Odds are good you know someone who has been diagnosed with a brain tumor. Personally, I’ve known two different people who have suffered from the disease and while both were able to have the tumor removed, neither operation came without a price. One individual was left physically impaired, requiring years of physical rehab, and the other lost her sense of smell.
The American Brain Tumor Association estimates that around 78,000 cases will be diagnosed each year, while 700,000 individuals are already living with a brain tumor.

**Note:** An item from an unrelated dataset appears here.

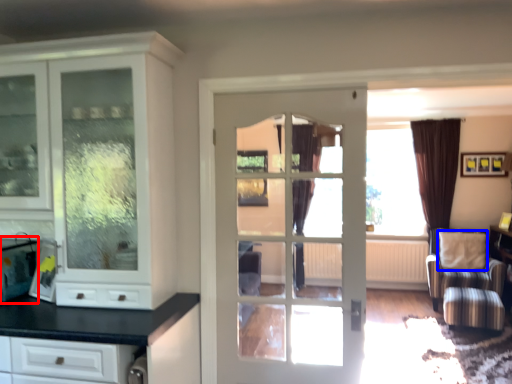 Question: Which object is further to the camera taking this photo, appliance (highlighted by a red box) or pillow (highlighted by a blue box)?

Choices:
 (A) appliance
 (B) pillow

Answer: (B)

Scotland’s Heriot-Watt University (HWU) hopes to attack the problem of brain tumors with a new 3D printing technique that allows researchers to build more accurate laboratory tumors.
While it is already possible to create tumor-like constructs in the lab, these tumors don’t behave in exactly the same manner as tumors that formed inside a human brain.

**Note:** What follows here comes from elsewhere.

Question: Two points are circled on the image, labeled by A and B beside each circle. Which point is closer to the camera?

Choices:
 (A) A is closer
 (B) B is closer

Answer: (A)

“We have developed a novel 3D printing technique to print brain tumor cells for the first time, cells that continue to grow rapidly, more closely mimicking the growth of these aggressive tumors in real life,” said Nicholas Leslie, a tumor biologist at the HWU’s Institute of Biological Chemistry, Biophysics and Bioengineering. “Our goal is that this should provide a new way of testing drugs to treat brain tumors, leading to new treatments and speeding up the process by which new drugs become available to patients.”

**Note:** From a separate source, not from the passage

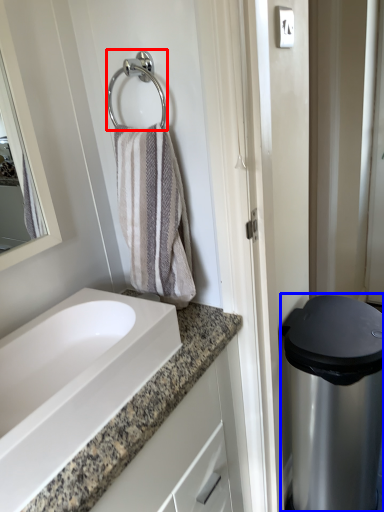 Question: Which point is further to the camera, shower (highlighted by a red box) or appliance (highlighted by a blue box)?

Choices:
 (A) shower
 (B) appliance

The new process begins by gathering cell samples from existing tumors to act as manufactured tumor material. Those cells are then printed in three dimensions inside a liquid medium, building up layers until researchers have a viable, active tumor upon which they can experiment. Not only does the new technique offer new directions for research, it also reduces the necessity of animal testing.
Research will begin by examining malignant tumors, particularly glioblastoma, which is among the most common types of aggressive brain tumors in adults. According to Leslie, the new method of manufacturing tumors can speed up research by offering an easier method of testing drug efficacy.